Excel has a long-standing CSV UTF-8 encoding issue that can corrupt accented characters during import, export, or edit. The problem is usually Excel's encoding detection, not the data source.

The reliable workaround is to load the file in OpenOffice or Google Sheets, then export CSV with the correct encoding.

When this matters

This comes up frequently when SaaS platforms exchange CSV exports containing names, addresses, product titles, or multilingual content. One bad export/import cycle can permanently damage customer-facing data if nobody keeps an untouched source file.

Step-by-step for OpenOffice

  1. Open your source data in Open Office (Spreadsheet), if it’s in CSV format (text, comma delimited) you will be prompted to select character encoding. By default, it’s set to ‘Western European’. Check the data in the preview window to see if accented characters look OK, if they do… jump to step 3.

  2. If the characters do look corrupted (unexpected capitals or weird symbols in place of lower case accented characters, etc) you will need to change the character encoding. This will usually just be a change to UTF-8 (not UTF-7), but check the accented characters.

  3. Click OK and import the data, it should open and look like a normal spreadsheet.

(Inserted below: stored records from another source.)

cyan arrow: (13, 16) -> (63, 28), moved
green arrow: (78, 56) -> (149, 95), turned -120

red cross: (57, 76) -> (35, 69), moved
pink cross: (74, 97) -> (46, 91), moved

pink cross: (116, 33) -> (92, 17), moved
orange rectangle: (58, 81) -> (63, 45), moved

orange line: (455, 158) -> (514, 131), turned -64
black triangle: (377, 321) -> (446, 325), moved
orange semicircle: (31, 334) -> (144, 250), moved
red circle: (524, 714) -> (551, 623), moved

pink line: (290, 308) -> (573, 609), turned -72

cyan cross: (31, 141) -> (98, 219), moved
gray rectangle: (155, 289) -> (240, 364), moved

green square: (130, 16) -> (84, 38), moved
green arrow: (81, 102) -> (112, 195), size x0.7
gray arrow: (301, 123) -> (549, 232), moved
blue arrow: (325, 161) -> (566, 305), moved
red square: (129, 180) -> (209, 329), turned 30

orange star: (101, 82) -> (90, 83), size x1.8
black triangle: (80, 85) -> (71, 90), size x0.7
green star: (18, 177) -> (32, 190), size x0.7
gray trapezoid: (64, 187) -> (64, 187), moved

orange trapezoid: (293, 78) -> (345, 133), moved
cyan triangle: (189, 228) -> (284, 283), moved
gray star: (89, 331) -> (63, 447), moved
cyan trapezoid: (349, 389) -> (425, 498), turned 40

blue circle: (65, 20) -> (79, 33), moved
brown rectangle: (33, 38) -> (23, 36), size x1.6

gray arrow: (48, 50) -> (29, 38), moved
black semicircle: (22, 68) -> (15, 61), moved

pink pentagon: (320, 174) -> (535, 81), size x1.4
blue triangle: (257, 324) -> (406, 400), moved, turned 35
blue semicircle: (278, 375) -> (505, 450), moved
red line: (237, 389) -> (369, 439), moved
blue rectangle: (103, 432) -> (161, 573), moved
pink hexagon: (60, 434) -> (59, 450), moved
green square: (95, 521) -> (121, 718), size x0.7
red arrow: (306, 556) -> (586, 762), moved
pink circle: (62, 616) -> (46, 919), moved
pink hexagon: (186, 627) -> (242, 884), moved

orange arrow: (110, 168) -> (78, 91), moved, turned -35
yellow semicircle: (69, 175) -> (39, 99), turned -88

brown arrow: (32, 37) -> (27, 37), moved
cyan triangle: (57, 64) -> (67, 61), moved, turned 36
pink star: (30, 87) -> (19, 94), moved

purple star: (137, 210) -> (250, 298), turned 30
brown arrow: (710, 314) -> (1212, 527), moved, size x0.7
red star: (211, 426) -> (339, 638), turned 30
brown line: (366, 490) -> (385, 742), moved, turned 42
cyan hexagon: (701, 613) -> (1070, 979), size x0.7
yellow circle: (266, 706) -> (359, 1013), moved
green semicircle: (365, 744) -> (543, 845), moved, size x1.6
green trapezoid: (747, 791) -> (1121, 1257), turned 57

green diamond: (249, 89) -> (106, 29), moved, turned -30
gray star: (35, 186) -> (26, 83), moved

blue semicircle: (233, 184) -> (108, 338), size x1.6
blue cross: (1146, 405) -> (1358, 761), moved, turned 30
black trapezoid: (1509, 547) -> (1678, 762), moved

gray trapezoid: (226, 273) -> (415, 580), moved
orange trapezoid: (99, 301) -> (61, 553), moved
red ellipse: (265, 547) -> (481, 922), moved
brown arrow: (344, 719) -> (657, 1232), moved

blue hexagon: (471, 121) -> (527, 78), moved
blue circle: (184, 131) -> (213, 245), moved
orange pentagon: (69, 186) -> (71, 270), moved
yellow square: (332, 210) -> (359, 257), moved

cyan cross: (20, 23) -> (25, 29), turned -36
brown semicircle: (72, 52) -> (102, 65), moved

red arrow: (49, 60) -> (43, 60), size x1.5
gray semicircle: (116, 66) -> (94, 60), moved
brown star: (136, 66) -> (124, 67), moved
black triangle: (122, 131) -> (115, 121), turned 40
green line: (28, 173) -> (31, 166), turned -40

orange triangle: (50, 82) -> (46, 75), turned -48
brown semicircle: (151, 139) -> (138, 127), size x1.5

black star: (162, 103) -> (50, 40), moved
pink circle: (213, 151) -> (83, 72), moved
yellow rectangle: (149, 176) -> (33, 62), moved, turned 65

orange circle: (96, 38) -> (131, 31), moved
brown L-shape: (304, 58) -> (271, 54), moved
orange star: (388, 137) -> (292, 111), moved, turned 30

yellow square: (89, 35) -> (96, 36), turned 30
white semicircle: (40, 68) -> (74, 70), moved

  4. Now proceed to save it in a correctly encoded format by choosing to Save As (Ctrl + Shift + S) and choosing Text CSV (.csv) from the formats drop down, just above the save button, and sticking to "Use Text CSV Format" in the following prompt box.

  5. Done!

UTF-8 BOM option

Some Excel versions detect UTF-8 more reliably when the file starts with a byte order mark (BOM). If you generate CSV files programmatically, consider writing UTF-8 with BOM for Excel-targeted exports.

In PHP:

echo "\xEF\xBB\xBF";

Then write the CSV content after the BOM.

In shell:

printf '\xEF\xBB\xBF' > excel-export.csv
cat source.csv >> excel-export.csv

Do not add a BOM blindly to every integration feed. Some systems expect plain UTF-8 and may treat the BOM as part of the first header name.

Verification

Before importing into a production system:

  1. Keep the original export unchanged.
  2. Open the converted CSV in a plain text editor that shows encoding.
  3. Spot-check accented and non-Latin characters.
  4. Import a small sample first.
  5. Confirm the receiving system stores and displays the data correctly.

This CSV UTF-8 encoding issue is common wherever SaaS systems exchange exports and imports across different vendors.